El problema de la actual situación es que no existe un manual que seguir y son pocas las experiencias documentadas que señalen qué es lo que hay que hacer. Como mucho, algunas referencias, como la de Corea del Sur, que recurrió a la tecnología y a la geolocalización de los teléfonos móviles de sus ciudadanos para saber dónde se encontraban los contagiados de Covid-19 y tomar decisiones en consecuencia.

Es por eso que, desde el Gobierno de España, se está barajando seriamente obligar a todos los ciudadanos a descargarse algunas de las aplicaciones oficiales que han ido publicando los principales organismos públicos en las últimas semanas. Apps que funcionan con la totalidad de smartphones que operan en España y que, en un principio, tienen como objetivo facilitar los autodiagnósticos para descongestionar los teléfonos de emergencia regionales.

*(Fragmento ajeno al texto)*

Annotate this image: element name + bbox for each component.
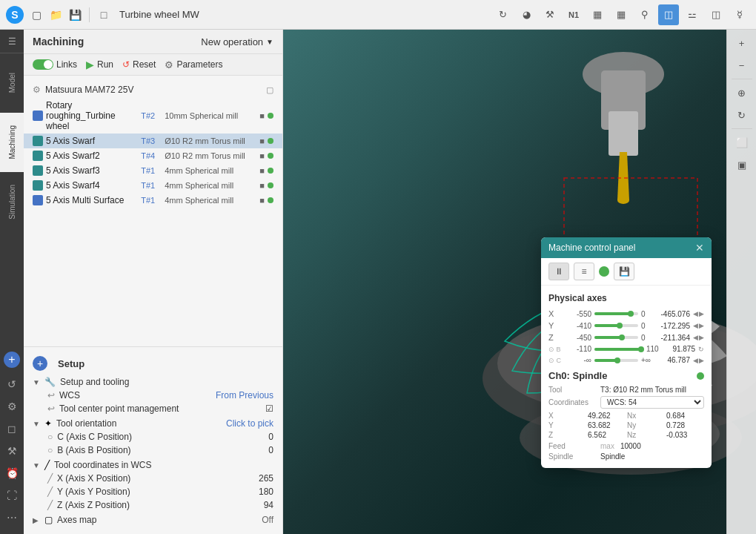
axis-x-slider[interactable] bbox=[594, 312, 638, 315]
svg-marker-3 bbox=[617, 152, 629, 200]
check-icon: ■ bbox=[259, 181, 265, 190]
tree-item-axes-map[interactable]: ▶ ▢ Axes map Off bbox=[33, 513, 273, 527]
table-row[interactable]: 5 Axis Swarf4 T#1 4mm Spherical mill ■ bbox=[24, 178, 282, 193]
orientation-icon: ✦ bbox=[44, 418, 52, 429]
axis-right-arrow[interactable]: ▶ bbox=[699, 357, 704, 364]
check-icon: ■ bbox=[259, 196, 265, 205]
zoom-out-icon[interactable]: − bbox=[730, 55, 754, 76]
axis-c-slider[interactable] bbox=[594, 359, 638, 362]
spindle-status-dot bbox=[697, 372, 704, 380]
axis-left-arrow[interactable]: ◀ bbox=[693, 334, 698, 341]
zoom-in-icon[interactable]: + bbox=[730, 33, 754, 53]
coordinates-select[interactable]: WCS: 54 bbox=[600, 396, 704, 409]
mcp-close-button[interactable]: ✕ bbox=[695, 242, 704, 254]
layers-icon[interactable]: ◻ bbox=[0, 418, 24, 439]
wcs-value[interactable]: From Previous bbox=[216, 390, 273, 400]
tcp-icon: ↩ bbox=[47, 403, 55, 414]
grid-icon[interactable]: ▦ bbox=[611, 4, 631, 25]
refresh-icon[interactable]: ↻ bbox=[492, 4, 513, 25]
table-row[interactable]: Rotary roughing_Turbine wheel T#2 10mm S… bbox=[24, 98, 282, 134]
search-icon[interactable]: ⚲ bbox=[634, 4, 655, 25]
axis-left-arrow[interactable]: ◀ bbox=[693, 322, 698, 329]
tree-item-coordinates[interactable]: ▼ ╱ Tool coordinates in WCS bbox=[33, 458, 273, 472]
op-icon-swarf2 bbox=[33, 151, 43, 161]
feed-value: 10000 bbox=[620, 442, 641, 450]
tree-section-setup: ▼ 🔧 Setup and tooling ↩ WCS From Previou… bbox=[33, 375, 273, 415]
axis-right-arrow[interactable]: ▶ bbox=[699, 322, 704, 329]
expand-icon[interactable]: ▼ bbox=[33, 378, 40, 386]
axis-cw-arrow[interactable]: ↻ bbox=[698, 346, 704, 353]
parameters-button[interactable]: ⚙ Parameters bbox=[165, 59, 222, 70]
dots-icon[interactable]: ⋯ bbox=[0, 507, 24, 528]
spindle-row: Spindle Spindle bbox=[548, 452, 704, 461]
titlebar-right-icons: ↻ ◕ ⚒ N1 ▦ ▦ ⚲ ◫ ⚍ ◫ ☿ bbox=[492, 4, 750, 25]
reset-button[interactable]: ↺ Reset bbox=[122, 59, 156, 70]
save-icon[interactable]: 💾 bbox=[67, 7, 83, 23]
mcp-toolbar: ⏸ ≡ 💾 bbox=[541, 258, 712, 286]
fit-icon[interactable]: ⬜ bbox=[730, 132, 754, 153]
axis-right-arrow[interactable]: ▶ bbox=[699, 334, 704, 341]
machine-icon: ⚙ bbox=[33, 85, 41, 95]
view-front-icon[interactable]: ▣ bbox=[730, 154, 754, 175]
wave-icon[interactable]: ⚍ bbox=[682, 4, 703, 25]
tree-item-x-pos: ╱ X (Axis X Position) 265 bbox=[47, 472, 273, 485]
sidebar-tab-machining[interactable]: Machining bbox=[0, 113, 24, 172]
table-row[interactable]: 5 Axis Swarf2 T#4 Ø10 R2 mm Torus mill ■ bbox=[24, 148, 282, 163]
table-row[interactable]: 5 Axis Multi Surface T#1 4mm Spherical m… bbox=[24, 193, 282, 208]
pause-button[interactable]: ⏸ bbox=[548, 263, 569, 280]
click-to-pick-link[interactable]: Click to pick bbox=[226, 418, 273, 429]
axis-y-slider[interactable] bbox=[594, 324, 638, 327]
chart-icon[interactable]: ▦ bbox=[587, 4, 608, 25]
table-row[interactable]: 5 Axis Swarf T#3 Ø10 R2 mm Torus mill ■ bbox=[24, 134, 282, 148]
tree-item-wcs: ↩ WCS From Previous bbox=[47, 389, 273, 402]
cursor-icon[interactable]: ↺ bbox=[0, 374, 24, 395]
op-icon-swarf bbox=[33, 136, 43, 146]
tools-icon[interactable]: ⚒ bbox=[540, 4, 560, 25]
add-icon[interactable]: + bbox=[4, 352, 20, 368]
settings-button[interactable]: ≡ bbox=[574, 263, 594, 280]
map-icon[interactable]: ⛶ bbox=[0, 485, 24, 506]
status-dot bbox=[268, 168, 273, 174]
window-icon[interactable]: □ bbox=[96, 7, 112, 23]
add-button[interactable]: + bbox=[33, 356, 47, 371]
axis-row-z: Z -450 0 -211.364 ◀▶ bbox=[548, 333, 704, 342]
view3d-icon[interactable]: ◕ bbox=[516, 4, 537, 25]
save-button[interactable]: 💾 bbox=[614, 263, 634, 280]
axes-map-value: Off bbox=[262, 515, 273, 525]
status-dot bbox=[268, 138, 273, 144]
open-folder-icon[interactable]: 📁 bbox=[47, 7, 64, 23]
expand-icon[interactable]: ▼ bbox=[33, 461, 40, 469]
display-icon[interactable]: ◫ bbox=[658, 4, 679, 25]
expand-icon[interactable]: ▼ bbox=[33, 420, 40, 428]
rotate-icon[interactable]: ↻ bbox=[730, 105, 754, 125]
links-toggle[interactable]: Links bbox=[33, 59, 77, 70]
n1-icon[interactable]: N1 bbox=[563, 4, 584, 25]
sidebar-tab-model[interactable]: Model bbox=[0, 53, 24, 113]
tcp-check[interactable]: ☑ bbox=[265, 403, 273, 414]
pan-icon[interactable]: ⊕ bbox=[730, 82, 754, 103]
expand-icon[interactable]: ▶ bbox=[33, 516, 40, 524]
x-icon: ╱ bbox=[47, 473, 53, 484]
clock-icon[interactable]: ⏰ bbox=[0, 463, 24, 484]
new-file-icon[interactable]: ▢ bbox=[28, 7, 44, 23]
app-logo[interactable]: S bbox=[6, 6, 24, 24]
new-operation-button[interactable]: New operation ▼ bbox=[201, 36, 273, 47]
tree-item-setup-tooling[interactable]: ▼ 🔧 Setup and tooling bbox=[33, 375, 273, 389]
globe-icon[interactable]: ☿ bbox=[729, 4, 750, 25]
setup-tree: ▼ 🔧 Setup and tooling ↩ WCS From Previou… bbox=[24, 375, 282, 527]
axis-left-arrow[interactable]: ◀ bbox=[693, 357, 698, 364]
axis-b-slider[interactable] bbox=[594, 348, 643, 351]
settings-icon[interactable]: ⚙ bbox=[0, 396, 24, 417]
run-button[interactable]: ▶ Run bbox=[86, 59, 113, 70]
tool-icon[interactable]: ⚒ bbox=[0, 441, 24, 461]
left-sidebar: ☰ Model Machining Simulation + ↺ ⚙ ◻ ⚒ ⏰… bbox=[0, 30, 24, 534]
sidebar-tab-simulation[interactable]: Simulation bbox=[0, 172, 24, 231]
screen-icon[interactable]: ◫ bbox=[706, 4, 726, 25]
toggle-switch[interactable] bbox=[33, 59, 53, 70]
axis-right-arrow[interactable]: ▶ bbox=[699, 310, 704, 317]
axis-z-slider[interactable] bbox=[594, 336, 638, 339]
table-row[interactable]: 5 Axis Swarf3 T#1 4mm Spherical mill ■ bbox=[24, 163, 282, 178]
hamburger-menu[interactable]: ☰ bbox=[0, 30, 24, 53]
tree-item-orientation[interactable]: ▼ ✦ Tool orientation Click to pick bbox=[33, 417, 273, 430]
axis-left-arrow[interactable]: ◀ bbox=[693, 310, 698, 317]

¿Y la protección de datos?

A medida que se van conociendo nuevos datos sobre medidas que podrían tomarse para afrontar esa desescalada, se han ido acumulando nuevas dudas sobre en qué punto estrategias de este tipo chocan frontalmente con la legislación europea, que en 2018 aprobó una nueva, y restrictiva, ley de protección de datos: la famosa GDPR. Fue el Ministro de Justicia, D. Juan Carlos Campo, el que el pasado lunes, en su comparecencia de prensa desde el Palacio de la Moncloa, avisaba sobre este respecto que la situación excepcional y de emergencia, donde es obligación de las autoridades preservar la salud de sus ciudadanos, ese nuevo marco legal no podrá interferir.

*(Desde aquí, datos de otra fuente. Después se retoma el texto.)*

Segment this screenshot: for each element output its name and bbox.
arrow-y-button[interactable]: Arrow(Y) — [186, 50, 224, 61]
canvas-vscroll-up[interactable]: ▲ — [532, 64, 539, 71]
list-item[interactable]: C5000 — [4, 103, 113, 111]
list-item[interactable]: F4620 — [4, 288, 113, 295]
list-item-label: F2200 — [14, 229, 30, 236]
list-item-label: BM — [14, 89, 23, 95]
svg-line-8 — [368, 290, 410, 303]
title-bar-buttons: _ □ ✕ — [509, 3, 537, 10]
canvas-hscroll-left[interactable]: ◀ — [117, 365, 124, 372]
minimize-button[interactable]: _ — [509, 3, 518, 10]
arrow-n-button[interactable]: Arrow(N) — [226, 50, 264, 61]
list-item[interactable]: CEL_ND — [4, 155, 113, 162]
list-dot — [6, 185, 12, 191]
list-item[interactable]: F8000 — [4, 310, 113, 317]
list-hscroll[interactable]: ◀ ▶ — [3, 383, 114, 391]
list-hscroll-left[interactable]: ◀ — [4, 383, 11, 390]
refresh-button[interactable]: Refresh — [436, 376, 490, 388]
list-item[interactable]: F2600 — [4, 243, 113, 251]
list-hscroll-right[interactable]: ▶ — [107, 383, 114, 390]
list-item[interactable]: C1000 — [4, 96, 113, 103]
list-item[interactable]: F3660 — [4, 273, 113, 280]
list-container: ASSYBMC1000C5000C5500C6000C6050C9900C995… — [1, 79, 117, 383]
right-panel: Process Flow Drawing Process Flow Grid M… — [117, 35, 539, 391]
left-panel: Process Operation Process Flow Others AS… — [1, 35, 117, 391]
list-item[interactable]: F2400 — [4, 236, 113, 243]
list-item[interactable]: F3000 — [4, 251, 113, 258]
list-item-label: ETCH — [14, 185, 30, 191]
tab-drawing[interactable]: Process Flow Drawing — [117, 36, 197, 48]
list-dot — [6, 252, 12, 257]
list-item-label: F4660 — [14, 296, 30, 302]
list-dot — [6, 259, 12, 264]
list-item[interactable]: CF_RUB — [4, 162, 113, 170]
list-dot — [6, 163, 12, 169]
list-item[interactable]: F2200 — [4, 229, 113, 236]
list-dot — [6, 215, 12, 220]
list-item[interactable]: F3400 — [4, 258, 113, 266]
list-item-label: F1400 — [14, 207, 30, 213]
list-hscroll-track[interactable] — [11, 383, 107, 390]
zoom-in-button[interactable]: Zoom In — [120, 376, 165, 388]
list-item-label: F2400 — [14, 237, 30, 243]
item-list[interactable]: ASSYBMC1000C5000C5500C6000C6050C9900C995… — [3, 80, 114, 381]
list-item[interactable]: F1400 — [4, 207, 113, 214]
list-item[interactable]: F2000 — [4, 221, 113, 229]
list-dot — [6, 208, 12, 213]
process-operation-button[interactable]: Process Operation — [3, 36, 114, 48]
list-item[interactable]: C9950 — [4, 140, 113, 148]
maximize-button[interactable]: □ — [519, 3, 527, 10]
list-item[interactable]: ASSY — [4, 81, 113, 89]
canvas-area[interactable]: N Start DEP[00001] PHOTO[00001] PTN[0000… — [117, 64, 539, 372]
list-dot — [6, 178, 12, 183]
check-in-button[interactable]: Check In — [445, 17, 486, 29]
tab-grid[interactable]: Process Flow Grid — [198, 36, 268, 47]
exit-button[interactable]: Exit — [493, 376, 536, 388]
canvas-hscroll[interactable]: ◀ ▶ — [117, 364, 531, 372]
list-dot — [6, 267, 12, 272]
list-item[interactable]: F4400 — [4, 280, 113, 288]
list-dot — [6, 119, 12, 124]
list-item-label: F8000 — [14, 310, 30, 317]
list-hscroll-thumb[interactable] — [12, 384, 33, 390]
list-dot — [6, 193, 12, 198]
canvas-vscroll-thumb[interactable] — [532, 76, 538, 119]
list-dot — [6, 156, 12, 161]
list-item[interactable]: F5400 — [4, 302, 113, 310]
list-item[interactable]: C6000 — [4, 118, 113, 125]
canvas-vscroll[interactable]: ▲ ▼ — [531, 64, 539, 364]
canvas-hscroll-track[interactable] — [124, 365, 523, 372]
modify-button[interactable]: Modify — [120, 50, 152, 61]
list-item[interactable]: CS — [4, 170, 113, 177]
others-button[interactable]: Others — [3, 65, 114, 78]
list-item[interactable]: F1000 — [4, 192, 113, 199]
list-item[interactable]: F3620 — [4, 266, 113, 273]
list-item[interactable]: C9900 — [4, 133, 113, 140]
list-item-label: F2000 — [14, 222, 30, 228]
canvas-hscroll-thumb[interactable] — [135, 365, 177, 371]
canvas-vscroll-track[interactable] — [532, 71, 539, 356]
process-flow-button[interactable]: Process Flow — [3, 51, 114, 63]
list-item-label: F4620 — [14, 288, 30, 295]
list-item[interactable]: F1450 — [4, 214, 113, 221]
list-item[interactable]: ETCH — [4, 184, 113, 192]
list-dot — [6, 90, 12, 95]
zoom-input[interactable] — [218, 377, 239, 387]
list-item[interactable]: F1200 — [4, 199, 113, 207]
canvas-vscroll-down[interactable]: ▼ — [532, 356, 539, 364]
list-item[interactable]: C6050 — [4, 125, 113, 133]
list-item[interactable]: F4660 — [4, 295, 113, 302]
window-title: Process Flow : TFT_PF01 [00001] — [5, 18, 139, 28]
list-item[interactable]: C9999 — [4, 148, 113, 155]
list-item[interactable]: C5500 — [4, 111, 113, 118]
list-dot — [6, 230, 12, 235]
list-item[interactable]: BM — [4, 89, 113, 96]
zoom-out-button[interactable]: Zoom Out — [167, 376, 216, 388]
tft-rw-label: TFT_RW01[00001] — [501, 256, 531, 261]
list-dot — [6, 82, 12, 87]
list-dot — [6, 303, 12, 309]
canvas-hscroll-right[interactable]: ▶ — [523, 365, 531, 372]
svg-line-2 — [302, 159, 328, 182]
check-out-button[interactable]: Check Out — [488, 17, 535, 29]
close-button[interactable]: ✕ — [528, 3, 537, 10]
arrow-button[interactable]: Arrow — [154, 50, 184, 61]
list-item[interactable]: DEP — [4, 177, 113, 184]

Juan Carlos Campo Moreno, ministro de Justicia en el nuevo Gobierno de coalición | laSexta.com

Es decir, que en el caso de que nos veamos obligados a descargar una aplicación para estar permanentemente localizados y comprobar cuáles son nuestros movimientos con los que trazar potenciales contactos con personas contagiadas, tendríamos la obligación de hacerlo... si es que queremos pisar la calle bajo unas determinadas condiciones. Y es que uno de los principales planes que hay sobre la mesa tiene que ver con permitir la libre circulación de ciudadanos siempre que exista la posibilidad de realizar un seguimiento fiable y preciso de todos aquellos que han estado, están o puedan estar contagiados.

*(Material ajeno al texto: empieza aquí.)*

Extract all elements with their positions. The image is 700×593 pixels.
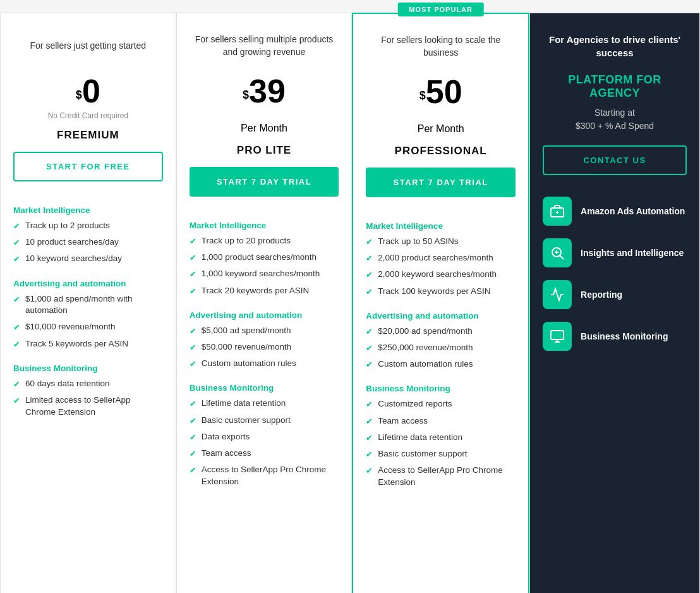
feature-item: ✔ 1,000 keyword searches/month bbox=[190, 268, 339, 280]
cta-button[interactable]: START FOR FREE bbox=[13, 152, 163, 181]
per-month-label: Per Month bbox=[190, 123, 339, 134]
feature-text: $1,000 ad spend/month with automation bbox=[25, 293, 163, 317]
plan-professional: MOST POPULARFor sellers looking to scale… bbox=[352, 13, 529, 593]
feature-text: Custom automation rules bbox=[378, 358, 473, 370]
check-icon: ✔ bbox=[190, 286, 196, 297]
feature-text: Basic customer support bbox=[202, 415, 291, 427]
agency-feature-label: Insights and Intelligence bbox=[581, 247, 684, 259]
check-icon: ✔ bbox=[13, 237, 20, 248]
feature-text: Limited access to SellerApp Chrome Exten… bbox=[25, 394, 163, 419]
currency-symbol: $ bbox=[243, 89, 249, 101]
feature-text: $20,000 ad spend/month bbox=[378, 326, 472, 338]
check-icon: ✔ bbox=[366, 269, 373, 281]
feature-item: ✔ 2,000 keyword searches/month bbox=[366, 269, 516, 281]
feature-item: ✔ $50,000 revenue/month bbox=[190, 341, 339, 353]
feature-text: Track up to 50 ASINs bbox=[378, 236, 458, 248]
feature-item: ✔ Basic customer support bbox=[366, 448, 516, 460]
feature-text: Custom automation rules bbox=[202, 358, 296, 370]
check-icon: ✔ bbox=[366, 253, 373, 264]
check-icon: ✔ bbox=[190, 448, 196, 460]
feature-text: Access to SellerApp Pro Chrome Extension bbox=[202, 464, 339, 488]
feature-item: ✔ $10,000 revenue/month bbox=[13, 321, 163, 333]
price-area: $0 bbox=[13, 75, 163, 107]
feature-text: Lifetime data retention bbox=[378, 432, 462, 444]
check-icon: ✔ bbox=[190, 398, 196, 410]
feature-text: Track 5 keywords per ASIN bbox=[25, 338, 128, 350]
agency-icon-business bbox=[543, 322, 572, 351]
check-icon: ✔ bbox=[13, 221, 20, 232]
feature-text: Track up to 20 products bbox=[202, 235, 291, 247]
price-amount: 39 bbox=[249, 73, 286, 109]
check-icon: ✔ bbox=[366, 343, 373, 354]
feature-item: ✔ 2,000 product searches/month bbox=[366, 252, 516, 264]
feature-item: ✔ $20,000 ad spend/month bbox=[366, 326, 516, 338]
feature-text: Customized reports bbox=[378, 398, 452, 410]
no-credit-label: No Credit Card required bbox=[13, 111, 163, 120]
pricing-table: For sellers just getting started $0 No C… bbox=[0, 13, 700, 593]
feature-item: ✔ $1,000 ad spend/month with automation bbox=[13, 293, 163, 317]
price-area: $39 bbox=[190, 75, 339, 107]
feature-item: ✔ 10 product searches/day bbox=[13, 236, 163, 248]
feature-item: ✔ 10 keyword searches/day bbox=[13, 253, 163, 265]
plan-pro-lite: For sellers selling multiple products an… bbox=[176, 13, 353, 593]
section-label: Advertising and automation bbox=[13, 279, 163, 288]
cta-button[interactable]: START 7 DAY TRIAL bbox=[190, 167, 339, 197]
check-icon: ✔ bbox=[366, 326, 373, 338]
check-icon: ✔ bbox=[366, 465, 373, 477]
plan-tagline: For sellers selling multiple products an… bbox=[190, 28, 339, 63]
agency-features: Amazon Ads Automation Insights and Intel… bbox=[543, 197, 687, 364]
feature-item: ✔ Team access bbox=[366, 415, 516, 427]
feature-item: ✔ Custom automation rules bbox=[366, 358, 516, 370]
check-icon: ✔ bbox=[366, 286, 373, 298]
feature-item: ✔ Track 5 keywords per ASIN bbox=[13, 338, 163, 350]
agency-cta-button[interactable]: CONTACT US bbox=[543, 145, 687, 175]
check-icon: ✔ bbox=[366, 416, 373, 427]
agency-feature-row: Business Monitoring bbox=[543, 322, 687, 351]
agency-feature-label: Amazon Ads Automation bbox=[581, 205, 685, 217]
currency-symbol: $ bbox=[76, 89, 82, 101]
check-icon: ✔ bbox=[190, 432, 196, 443]
feature-text: Track 100 keywords per ASIN bbox=[378, 286, 490, 298]
feature-item: ✔ Access to SellerApp Pro Chrome Extensi… bbox=[190, 464, 339, 488]
feature-item: ✔ Track 20 keywords per ASIN bbox=[190, 285, 339, 297]
agency-feature-row: Insights and Intelligence bbox=[543, 238, 687, 267]
section-label: Business Monitoring bbox=[190, 383, 339, 393]
feature-text: Team access bbox=[378, 415, 428, 427]
price-area: $50 bbox=[366, 75, 516, 108]
feature-item: ✔ Access to SellerApp Pro Chrome Extensi… bbox=[366, 465, 516, 489]
feature-text: Data exports bbox=[202, 431, 250, 443]
check-icon: ✔ bbox=[366, 449, 373, 460]
section-label: Market Intelligence bbox=[13, 205, 163, 215]
feature-item: ✔ Lifetime data retention bbox=[366, 432, 516, 444]
feature-item: ✔ 1,000 product searches/month bbox=[190, 252, 339, 264]
agency-feature-label: Reporting bbox=[581, 289, 622, 300]
feature-text: Access to SellerApp Pro Chrome Extension bbox=[378, 465, 516, 489]
feature-item: ✔ Team access bbox=[190, 448, 339, 460]
check-icon: ✔ bbox=[190, 342, 196, 353]
plan-freemium: For sellers just getting started $0 No C… bbox=[0, 13, 176, 593]
feature-item: ✔ Track 100 keywords per ASIN bbox=[366, 286, 516, 298]
check-icon: ✔ bbox=[190, 326, 196, 337]
feature-item: ✔ Track up to 20 products bbox=[190, 235, 339, 247]
check-icon: ✔ bbox=[13, 339, 20, 350]
plan-name: PROFESSIONAL bbox=[366, 145, 516, 157]
agency-icon-insights bbox=[543, 238, 572, 267]
plan-name: FREEMIUM bbox=[13, 129, 163, 142]
feature-text: 1,000 keyword searches/month bbox=[202, 268, 320, 280]
plan-tagline: For sellers looking to scale the busines… bbox=[366, 29, 516, 64]
agency-icon-reporting bbox=[543, 280, 572, 309]
check-icon: ✔ bbox=[13, 395, 20, 407]
feature-text: 2,000 product searches/month bbox=[378, 252, 493, 264]
cta-button[interactable]: START 7 DAY TRIAL bbox=[366, 168, 516, 197]
plan-name: PRO LITE bbox=[190, 144, 339, 157]
agency-tagline: For Agencies to drive clients' success bbox=[543, 28, 687, 63]
feature-text: $250,000 revenue/month bbox=[378, 342, 473, 354]
check-icon: ✔ bbox=[190, 465, 196, 476]
agency-feature-label: Business Monitoring bbox=[581, 331, 668, 342]
feature-item: ✔ Data exports bbox=[190, 431, 339, 443]
feature-text: 60 days data retention bbox=[25, 378, 110, 390]
feature-text: 10 keyword searches/day bbox=[25, 253, 122, 265]
check-icon: ✔ bbox=[13, 322, 20, 333]
feature-text: 10 product searches/day bbox=[25, 236, 119, 248]
check-icon: ✔ bbox=[366, 359, 373, 370]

Y no cabe duda de que esas apps de autodiagnóstico, donde dejamos constancia de si tenemos o no síntomas de la enfermedad, son un buen baremo para realizar un mapa completo de la expansión del Covid-19 por España, sin tener que inyectar más recursos en materia de instrumental y personal sanitario. Sobre todo, cuando se trata de traslados de una región a otra.